(Saved data entries)
-------------------------
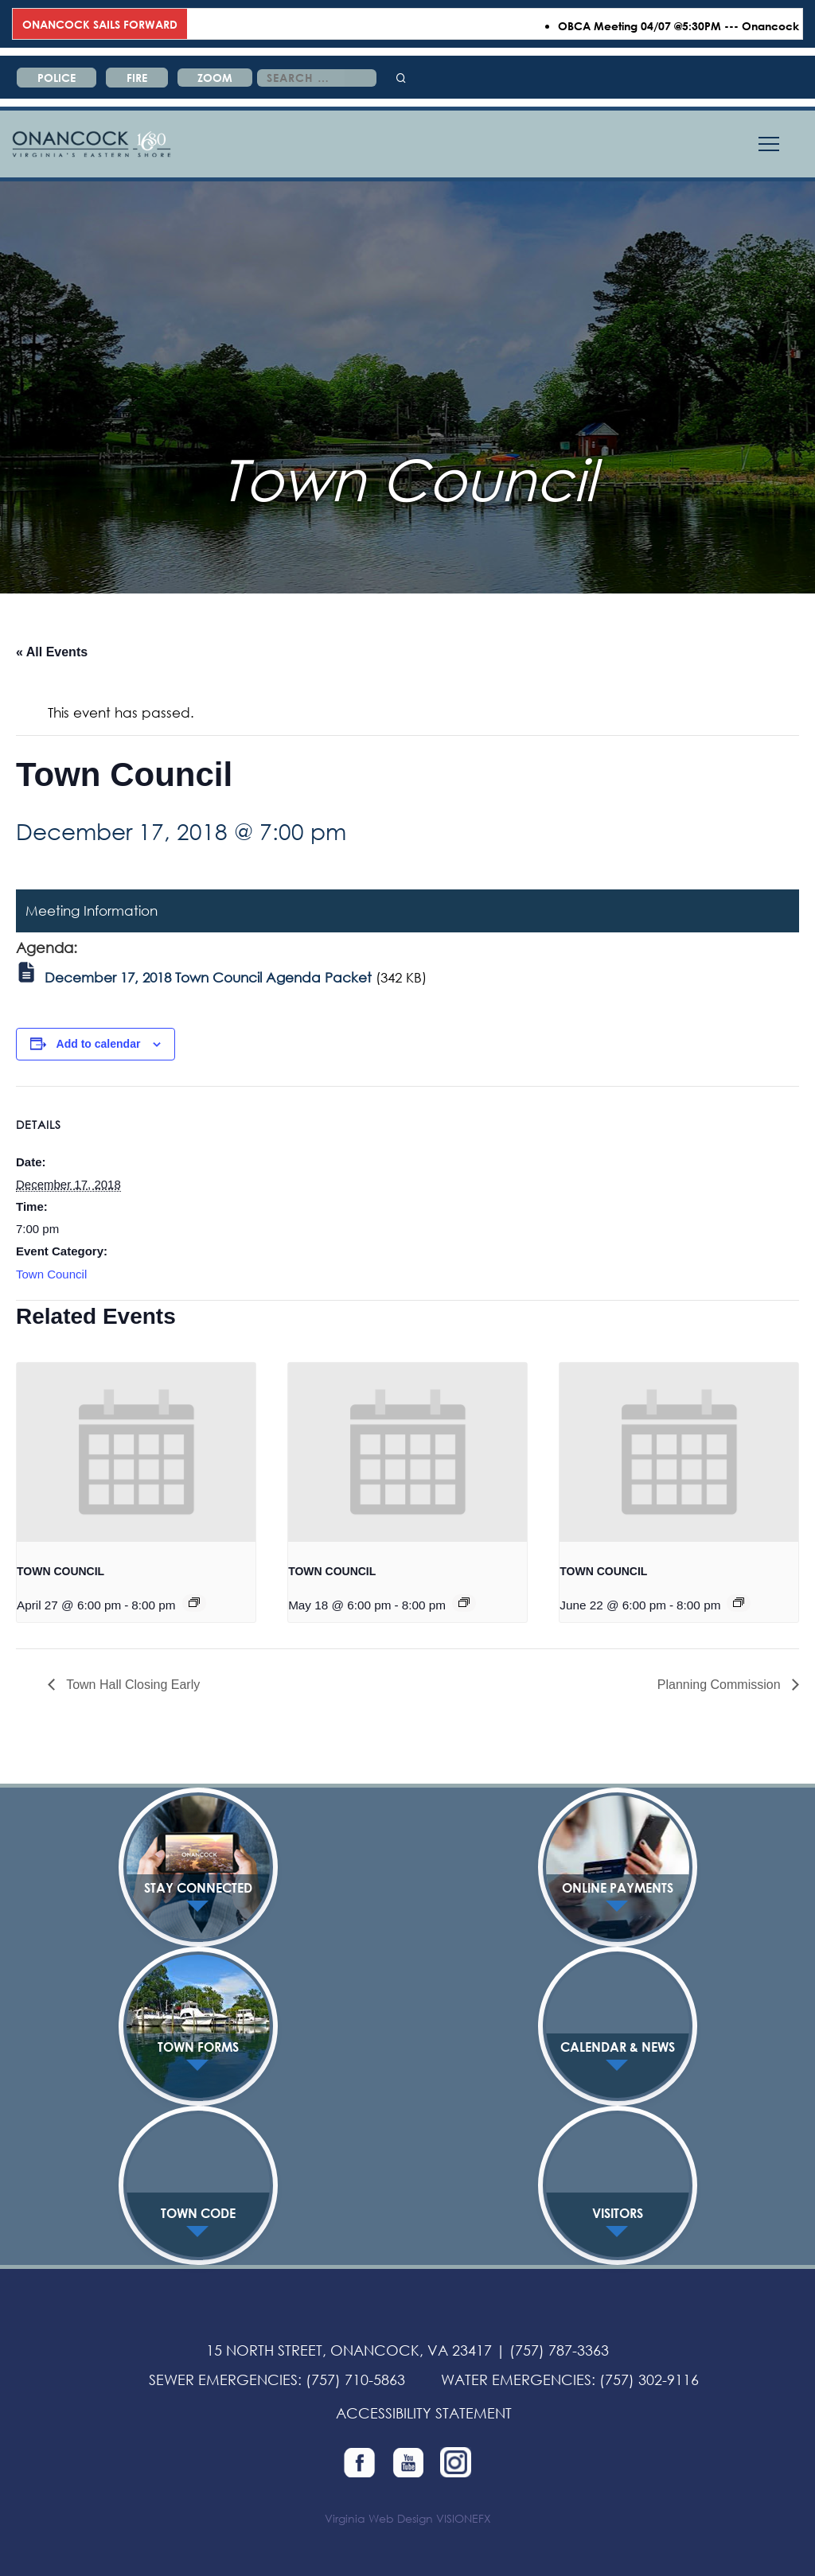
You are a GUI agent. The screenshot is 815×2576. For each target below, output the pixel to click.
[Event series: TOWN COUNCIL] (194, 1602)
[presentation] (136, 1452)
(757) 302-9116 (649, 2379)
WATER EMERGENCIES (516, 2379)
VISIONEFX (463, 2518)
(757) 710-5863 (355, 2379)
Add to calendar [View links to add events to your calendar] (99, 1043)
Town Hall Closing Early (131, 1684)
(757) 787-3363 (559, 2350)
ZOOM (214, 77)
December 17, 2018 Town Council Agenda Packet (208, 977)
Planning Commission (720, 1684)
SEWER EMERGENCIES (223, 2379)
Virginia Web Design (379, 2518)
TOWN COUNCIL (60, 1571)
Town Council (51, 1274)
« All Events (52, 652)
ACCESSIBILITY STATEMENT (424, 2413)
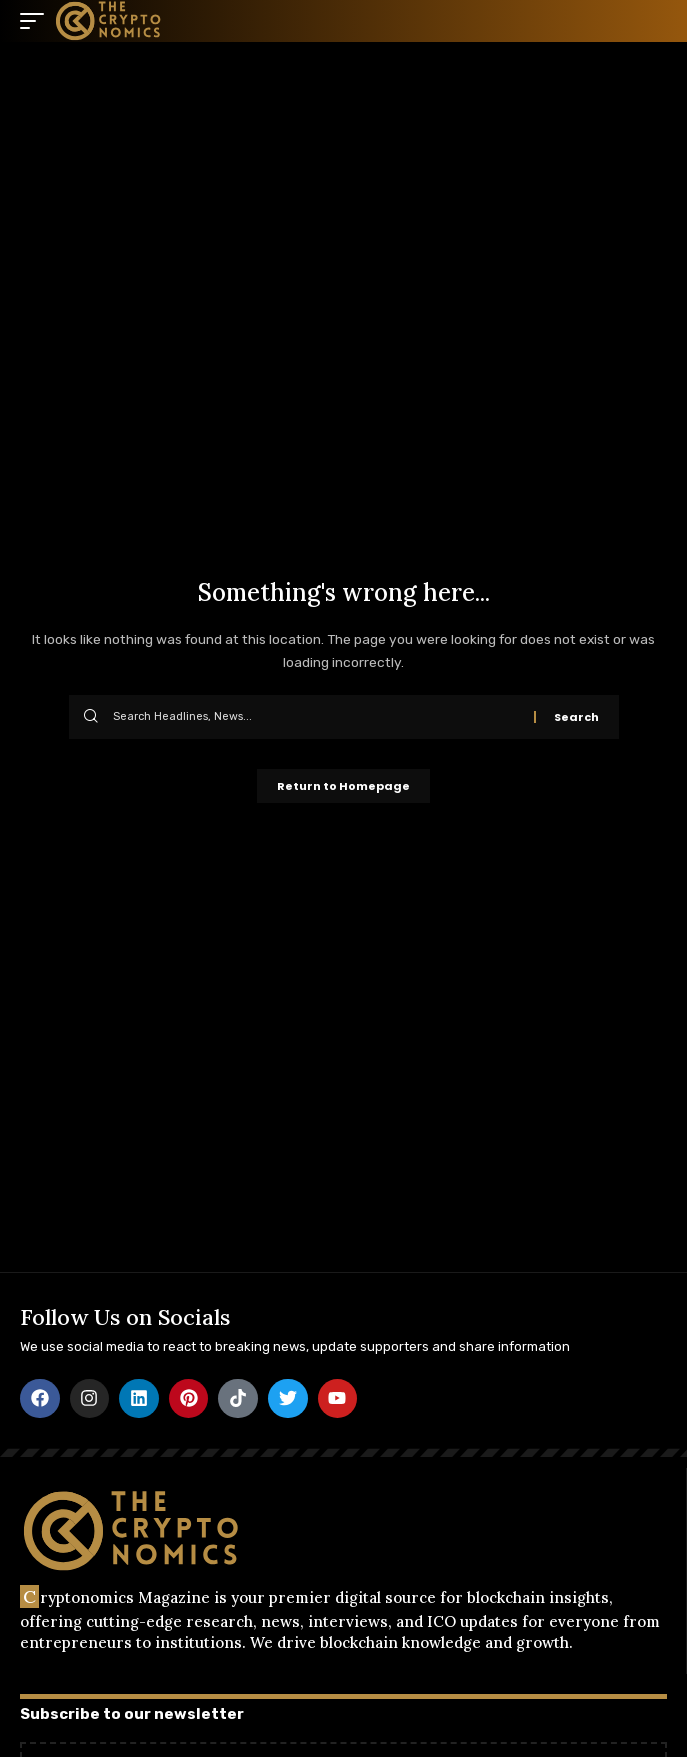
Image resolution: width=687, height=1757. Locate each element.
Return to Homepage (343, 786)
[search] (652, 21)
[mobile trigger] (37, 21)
-------------------------
### Work item
Please transcribe exactly the lines from the one containing "Town Council (51, 1274)" through the last line of the records above, both included, and leave out every picture.

### Task answer
Town Council (51, 1274)
« All Events (52, 652)
ACCESSIBILITY STATEMENT (424, 2413)
Image resolution: width=687, height=1757. Locate each element.
Return to Homepage (343, 786)
[search] (652, 21)
[mobile trigger] (37, 21)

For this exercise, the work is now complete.